胃ろうの方が口から食べ物を摂るときに注意すべきことはありますか?

いくつかの注意点があります。まず、誤嚥を防ぐためにも、食事は座位や上体を30度以上起こした姿勢で行い、ゆっくりと少量ずつ食べることが大切です1)。また、嚥下機能が低下している場合は、食材の形状や硬さを工夫し、軟らかくしたり、とろみをつけたりして安全性を高めます。口腔内が汚れやすくなるので、食前・食後の口腔ケアは特に丁寧に行い、口腔衛生を保つことも重要です。食事中や後に咳き込み、むせやすい場合は医師や言語聴覚士に相談し、無理のない範囲で進めてください。状態変化に注意しながら、本人の希望にも配慮します。

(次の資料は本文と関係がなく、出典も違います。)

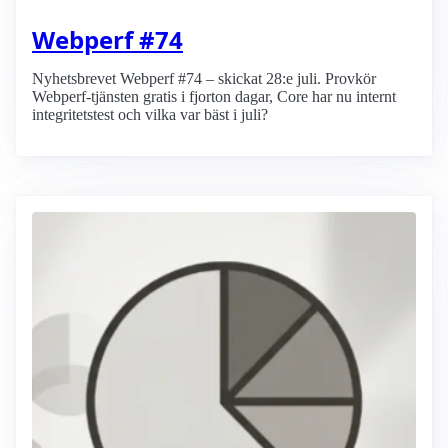
Webperf #74
Nyhetsbrevet Webperf #74 – skickat 28:e juli. Provkör
Webperf-tjänsten gratis i fjorton dagar, Core har nu internt
integritetstest och vilka var bäst i juli?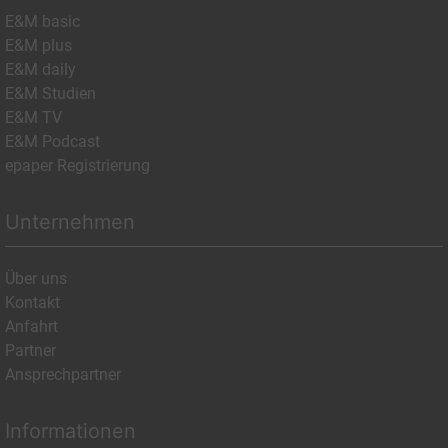
E&M basic
E&M plus
E&M daily
E&M Studien
E&M TV
E&M Podcast
epaper Registrierung
Unternehmen
Über uns
Kontakt
Anfahrt
Partner
Ansprechpartner
Informationen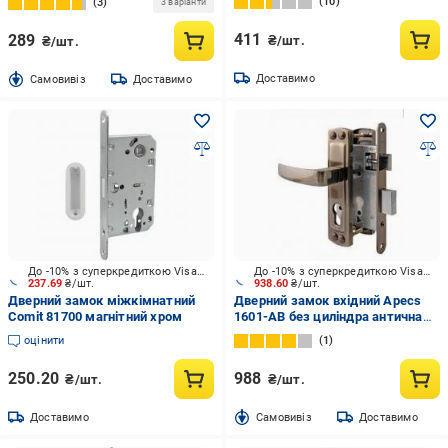
10
3
3 варіанти
411
289
₴/шт.
₴/шт.
Доставимо
Cамовивіз
Доставимо
До -10% з суперкредиткою Visa Вигода
До -10% з суперкредиткою Visa Вигода
237.69
₴/шт.
938.60
₴/шт.
Дверний замок міжкімнатний
Дверний замок вхідний Apecs
Comit 81700 магнітний хром
1601-АВ без циліндра антична
бронза
оцінити
1
250.20
988
₴/шт.
₴/шт.
Доставимо
Cамовивіз
Доставимо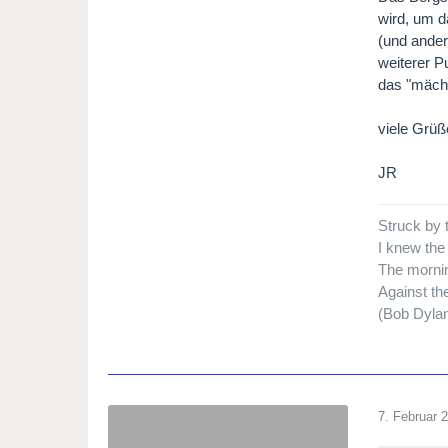
wird, um d
(und ander
weiterer P
das "mächt
viele Grüß
JR
Struck by 
I knew the
The mornin
Against th
(Bob Dyla
7. Februar 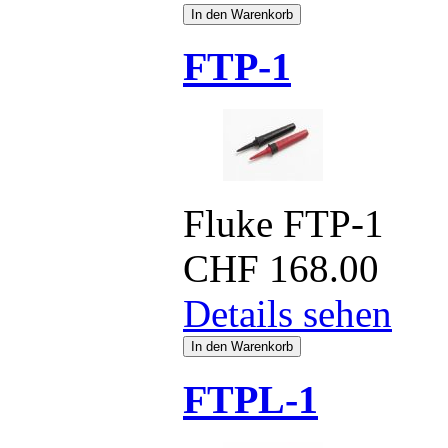
FTP-1
Fluke FTP-1
CHF
168.00
Details sehen
FTPL-1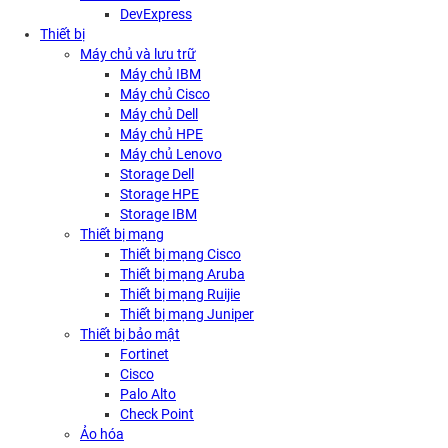
DevExpress
Thiết bị
Máy chủ và lưu trữ
Máy chủ IBM
Máy chủ Cisco
Máy chủ Dell
Máy chủ HPE
Máy chủ Lenovo
Storage Dell
Storage HPE
Storage IBM
Thiết bị mạng
Thiết bị mạng Cisco
Thiết bị mạng Aruba
Thiết bị mạng Ruijie
Thiết bị mạng Juniper
Thiết bị bảo mật
Fortinet
Cisco
Palo Alto
Check Point
Ảo hóa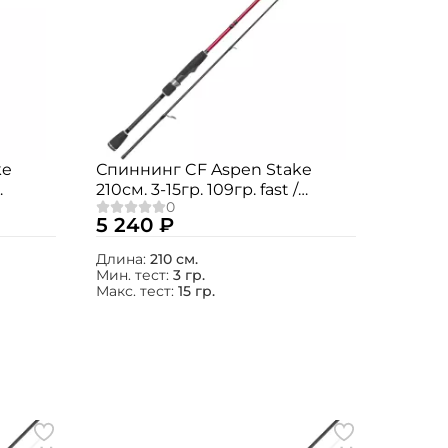
ke
Спиннинг CF Aspen Stake
210см. 3-15гр. 109гр. fast /
AS692LT
5 240 ₽
Длина:
210 см.
Мин. тест:
3 гр.
Макс. тест:
15 гр.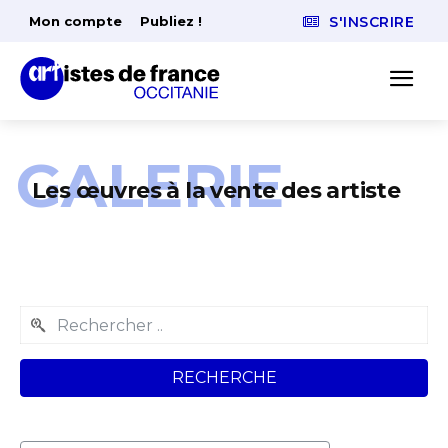
Mon compte
Publiez !
S'INSCRIRE
GALERIE
Les œuvres à la vente des artiste
RECHERCHE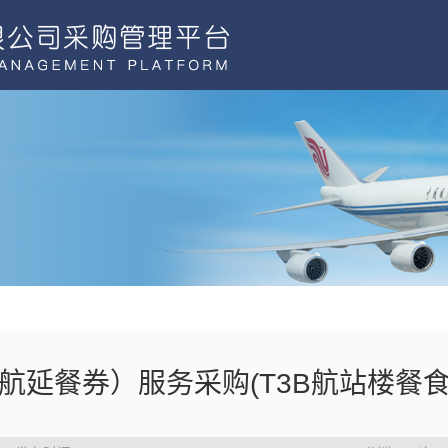
航延餐券）服务采购(T3B航站楼餐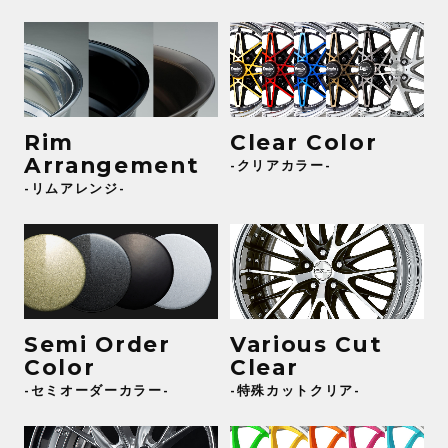
Rim
Clear Color
Arrangement
-クリアカラー-
-リムアレンジ-
Semi Order
Various Cut
Color
Clear
-セミオーダーカラー-
-特殊カットクリア-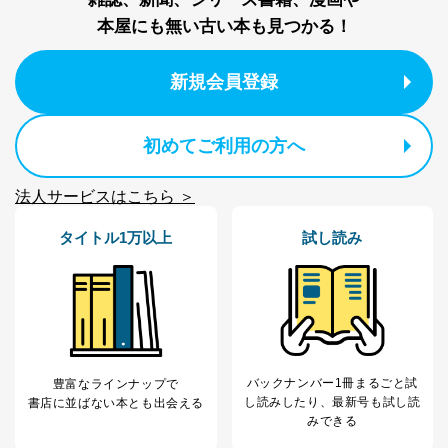
制定：2005年4月1日
本屋にも無い古い本も見つかる！
株式会社富士山マガジンサービス
代表取締役会長 西野 伸一郎
新規会員登録
個人情報の取扱いについて
１．個人情報保護管理者
初めてご利用の方へ
当社は以下の個人情報保護管理者を設置し、個人情報保
護管理者の責任のもと、個人情報を取得・アクセス・利
法人サービスはこちら ＞
用・提供・管理いたします。
タイトル1万以上
試し読み
東京都渋谷区南平台町16-11
株式会社富士山マガジンサービス
代表取締役会長 西野 伸一郎
個人情報保護管理者: 経営管理グループディレクター 前
田 嘉也
２．利用目的
バックナンバー1冊まるごと試
豊富なラインナップで
当社が取り扱う開示対象個人情報の利用目的は次のとお
し読み
したり、最新号も試し読
書店に並ばない本とも出会える
りです。
みできる
No
個人情報の種類
利用目的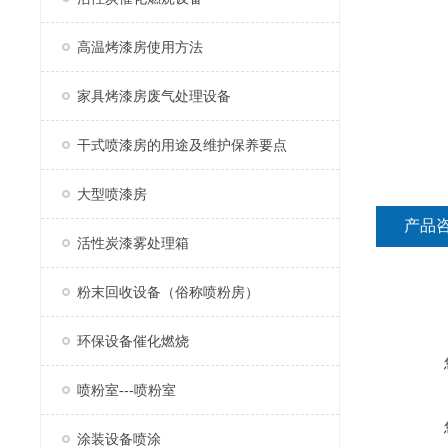
高温烤漆房使用方法
家具烤漆房废气处理设备
干式喷漆房的用途及维护保养要点
大型喷漆房
产品
活性炭漆雾处理箱
粉末回收设备（俗称喷粉房）
环保设备催化燃烧
喷粉室---喷粉室
涂装设备喷涂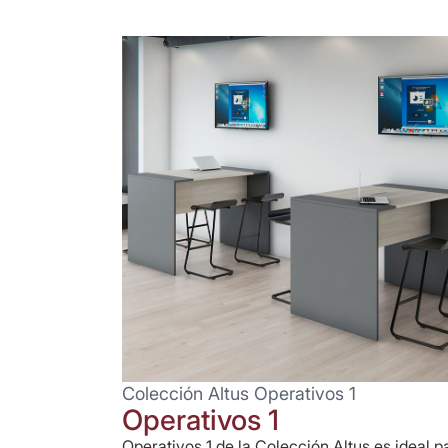
Colección Altus Operativos 1
Operativos 1
Operativos 1 de la Colección Altus es ideal p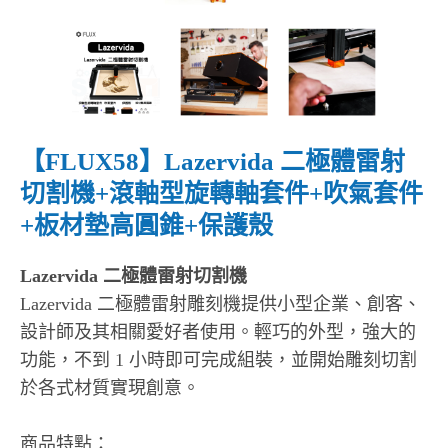
【FLUX58】Lazervida 二極體雷射
切割機+滾軸型旋轉軸套件+吹氣套件
+板材墊高圓錐+保護殼
Lazervida 二極體雷射切割機
Lazervida 二極體雷射雕刻機提供小型企業、創客、
設計師及其相關愛好者使用。輕巧的外型，強大的
功能，不到 1 小時即可完成組裝，並開始雕刻切割
於各式材質實現創意。
商品特點：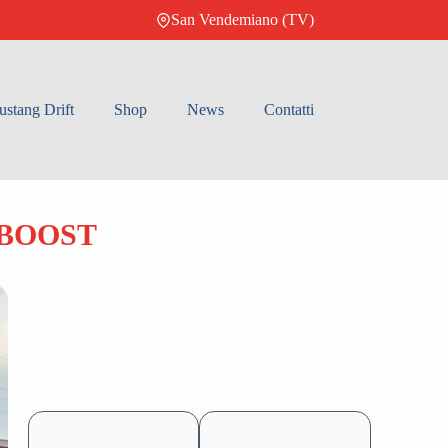
San Vendemiano (TV)
stang Drift
Shop
News
Contatti
OBOOST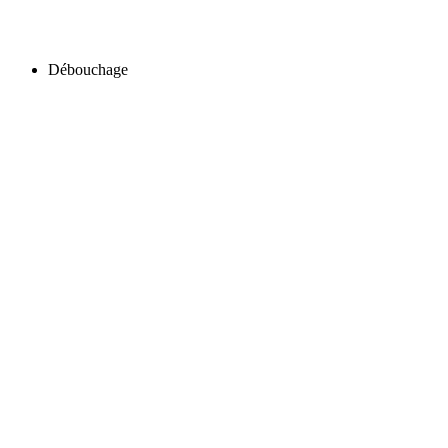
Débouchage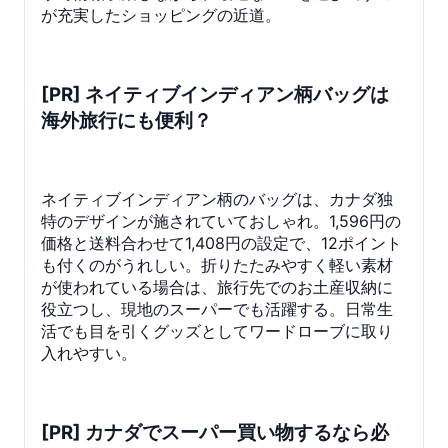
が充実したショッピングの近道。
[PR] ネイティブインディアン柄バッグは
海外旅行にも便利？
ネイティブインディアン柄のバッグは、カナダ独
特のデザインが施されていておしゃれ。1,596円の
価格と送料合わせて1,408円の設定で、12ポイント
も付くのがうれしい。折りたたみやすく軽い素材
が使われている場合は、旅行先でのお土産収納に
役立つし、現地のスーパーでも活躍する。日常生
活でも目を引くグッズとしてワードローブに取り
入れやすい。
[PR] カナダでスーパー買い物するなら必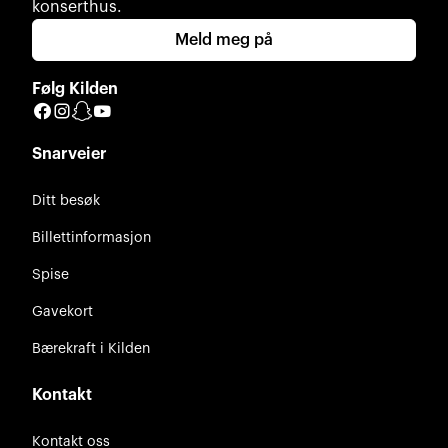
konserthus.
Meld meg på
Følg Kilden
Facebook
Instagram
Snapchat
YouTube
Snarveier
Ditt besøk
Billettinformasjon
Spise
Gavekort
Bærekraft i Kilden
Kontakt
Kontakt oss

食事以外に胃ろうに関して気を付けることを教えてください

胃ろうでは、食事だけでなく日常管理にも気を配ることが重要です。まず、カテーテル挿入部や周囲の皮膚は毎日清潔に保ち、弱酸性石けんや微温湯でやさしく洗浄し、十分に水分を拭き取って自然乾燥させます。皮膚トラブルや赤み・腫れがないか観察します。カテーテルや器具は使用後すぐ洗浄・乾燥し、衛生的に管理します。抜去や異常があれば速やかに医療機関へ連絡します。また、口腔ケアも感染予防のために大切です。

編集部まとめ

編集部まとめ

胃ろうは、お口からの食事が困難な方に栄養を補給する有効な方法ですが、嚥下機能や体力の回復状況によってはお口から食事を併用できる場合があります。経口摂取を再開する際は、誤嚥防止のため姿勢や食形態を工夫し、少量から徐々に進めることが大切です。栄養剤注入やお口からの食事のいずれも、医師や言語聴覚士、管理栄養士など専門職の指導のもと安全性を重視し行うことが求められます。日々の清潔管理や状態観察も欠かせません。